"I got a borrowed car, no money, no assets but I own a couple of great guitars. I've never been happier."
Today’s guest on Dirty Water, Maurice Cole, is described in the encyclopedia of surfing as “chubby”, “bearish” and “with a hair-trigger temper”.
Cole, sixty-seven, was there at the birth of the surf industry in Torquay in 1969, first sewing wetsuits for Rip Curl, then as a sponsored shredder for offshoot boardshort company Quiskilver.
In 1976, and shortly before a two-year stint in jail, he was Australia’s most highly paid surfboard shaper.
Through the seventies and into the eighties, with black hair long-bobbed and flying, he was one of the world’s best surfers.
Long before it became a byword for beach break barrels he moved to Hossegor, France, and it was here he met an American ex-pat, a soon-to-be-world champ called Tom Curren. Their friendship peaked with Curren’s 1990 World Title on Cole’s boards and the reverse vee design of 1991.

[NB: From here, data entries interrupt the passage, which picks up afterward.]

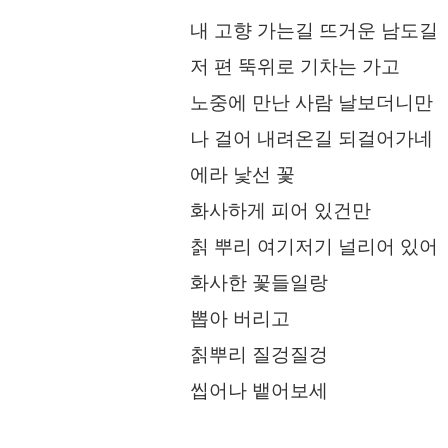
내 고향 가는길 뜨거운 남도길
저 편 뚝위로 기차는 가고
노중에 만난 사람 날보더니만
나 걸어 내려온길 되걸어가네
에라 낯선 꽃
화사하게 피어 있건만
칡 뿌리 여기저기 널리어 있어
화사한 꽃들일랑
뽑아 버리고
칡뿌리 질겅질겅
씹어나 뱉어보세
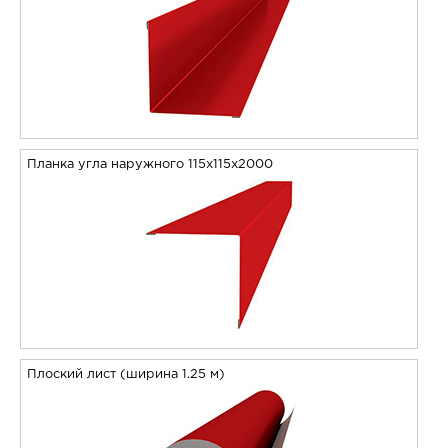
Планка угла наружного 115х115х2000
Плоский лист (ширина 1.25 м)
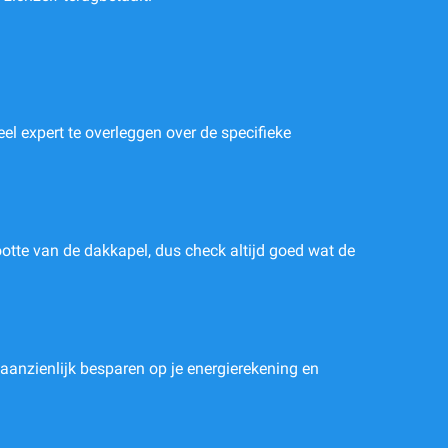
el expert te overleggen over de specifieke
otte van de dakkapel, dus check altijd goed wat de
e aanzienlijk besparen op je energierekening en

He pioneered tow-in board design and surfing wild offshore reefs with Noah Johnson and Ross Clarke-Jones and, for a time there, with his happy koala bear logo, was the most in demand shaper in the world, Kelly Slater a vocal fan.
In 2003, Cole became a part of the mega-surfboard company BASE, which would collapse eight years later, millions of dollars in debt, and leaving our guest, in his own words, “disillusioned, bitter and twisted and in a very dark place.”
Perhaps his most marked characteristic is his extraordinary ability to go right to the heart of a problem and reduce difficulties to their right proportion.
Note to listeners: the interview ends suddenly due to audio blow-out.